You can also convert the hazard ratio into a probability. If the HR is 0.60, the probability that a randomly chosen person from the treatment group heals before a randomly chosen person from the control group is: P = HR ÷ (1 + HR) = 0.60 ÷ 1.60 = 0.375, or about 37.5%.

For the 95% confidence interval: L = ln(0.60) = −0.511. SE = √(1/40 + 1/40) = √0.05 = 0.224. Lower bound = e^{(−0.511 − 1.96 × 0.224)} = e^−0.950 = 0.387. Upper bound = e^{(−0.511 + 1.96 × 0.224)} = e^−0.072 = 0.931. Since the entire interval (0.387 to 0.931) is below 1.0, the difference is statistically significant.

The Proportional Hazards Assumption

Every hazard ratio calculation assumes that the ratio between the two groups stays constant over time.

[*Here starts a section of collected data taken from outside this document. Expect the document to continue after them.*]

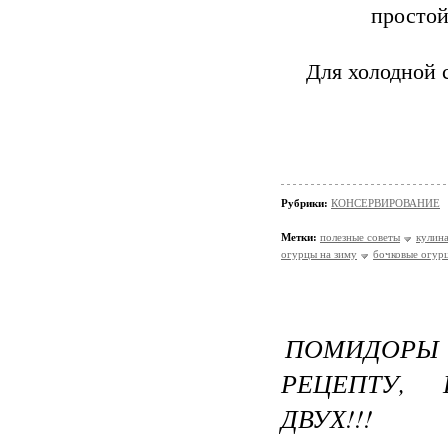
простой
Для холодной 
Рубрики:
КОНСЕРВИРОВАНИЕ
Метки:
полезные советы
кулин
огурцы на зиму
бочковые огур
ПОМИДОРЫ
РЕЦЕПТУ,
ДВУХ!!!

This is called the proportional hazards assumption. If one treatment works well early but loses its advantage after six months, a single hazard ratio won’t capture that reality. It will average out the changing relationship and potentially mislead you.

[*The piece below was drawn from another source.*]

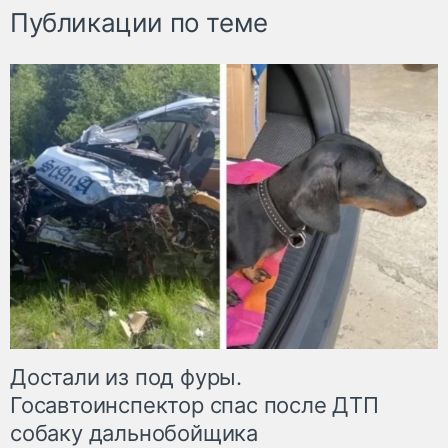
Публикации по теме
Достали из под фуры.
Госавтоинспектор спас после ДТП
собаку дальнобойщика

Three common ways to check this assumption exist. The simplest is visual: plot the survival curves for both groups and see if they diverge steadily or if they cross or converge. A more formal approach uses log-minus-log plots, where proportional hazards should produce roughly parallel lines. The most rigorous method tests something called Schoenfeld residuals, which checks whether the effect of each variable in your model changes over time. Research reviewing orthopedic studies found that log-minus-log plots were the most commonly used check, followed by Schoenfeld residual tests.

When the assumption fails, the hazard ratio can be genuinely misleading. This happens more often than many researchers acknowledge. Populations that include people with different susceptibilities to the event, or treatments whose effects change over time, will almost always violate proportional hazards to some degree. In those situations, the HR can deviate substantially from what you’d see on the actual survival or risk scale.

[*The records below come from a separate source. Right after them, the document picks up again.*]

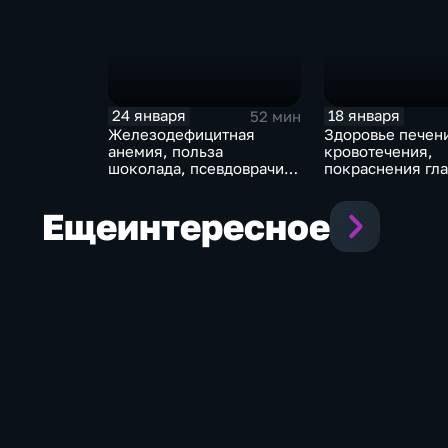
24 января
18 января
52 мин
Железодефицитная
Здоровье печен
анемия, польза
кровотечения,
шоколада, псевдоврачи.
покраснения гла
Эфир от 24.01.2026
Эфир от 18.01.2
Еще
интересное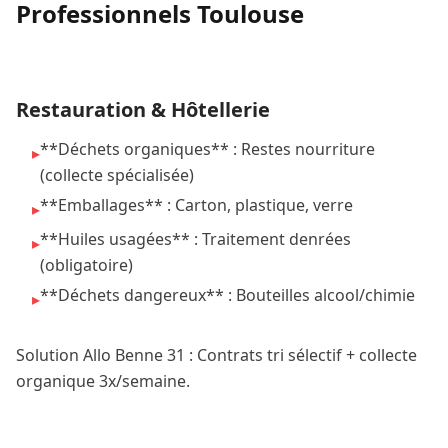
Professionnels Toulouse
Restauration & Hôtellerie
**Déchets organiques** : Restes nourriture
▸
(collecte spécialisée)
**Emballages** : Carton, plastique, verre
▸
**Huiles usagées** : Traitement denrées
▸
(obligatoire)
**Déchets dangereux** : Bouteilles alcool/chimie
▸
Solution Allo Benne 31 : Contrats tri sélectif + collecte
organique 3x/semaine.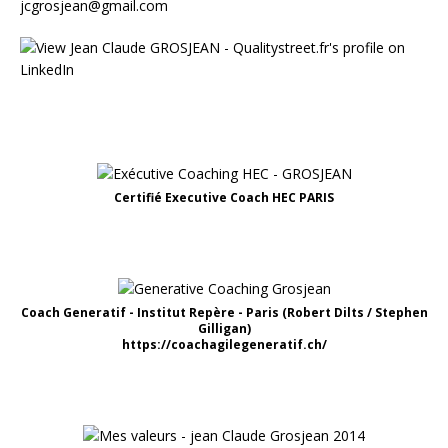
jcgrosjean@gmail.com
Certifié Executive Coach HEC PARIS
Coach Generatif - Institut Repère - Paris (Robert Dilts / Stephen
Gilligan)
https://coachagilegeneratif.ch/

Why HR Doesn’t Equal Risk Reduction

One of the most common misinterpretations is treating a hazard ratio as if it were a straightforward risk reduction. If the HR is 0.60, it’s tempting to say “the treatment reduces the risk of death by 40%.” But the relative reduction in the actual risk of death up to any given time point is always less than what the hazard ratio implies. This has been demonstrated mathematically for any survival distribution.

The reason is that the hazard ratio describes a reduction in the instantaneous rate of events, not in the cumulative chance of experiencing the event. These two things diverge more and more as time passes. So when you see a reported HR of 0.60, the true relative risk reduction at any specific follow-up point will be smaller than 40%. The HR captures a reduction in the rate of events, not the probability of ultimately avoiding the event altogether.

How Hazard Ratios Are Reported

Under the CONSORT 2025 guidelines, which govern how randomized trials are published, every primary and secondary outcome must include an estimated effect size with a measure of precision, typically a 95% confidence interval. For survival data, the hazard ratio is one of the standard effect measures, alongside differences in median survival time. Researchers must also report the number of participants in each analysis group and the number with available data at each time point.

When you’re reading a published study, look for the HR, its confidence interval, and the p-value together. A small p-value combined with a confidence interval that doesn’t cross 1.0 indicates a statistically significant difference. But be aware of a technical quirk: the confidence interval from a Cox model (called a Wald interval) can occasionally include 1.0 even when the log-rank test’s p-value is below 0.05. This discrepancy comes from slightly different mathematical approaches. When it happens, the log-rank-based confidence interval is generally considered more reliable.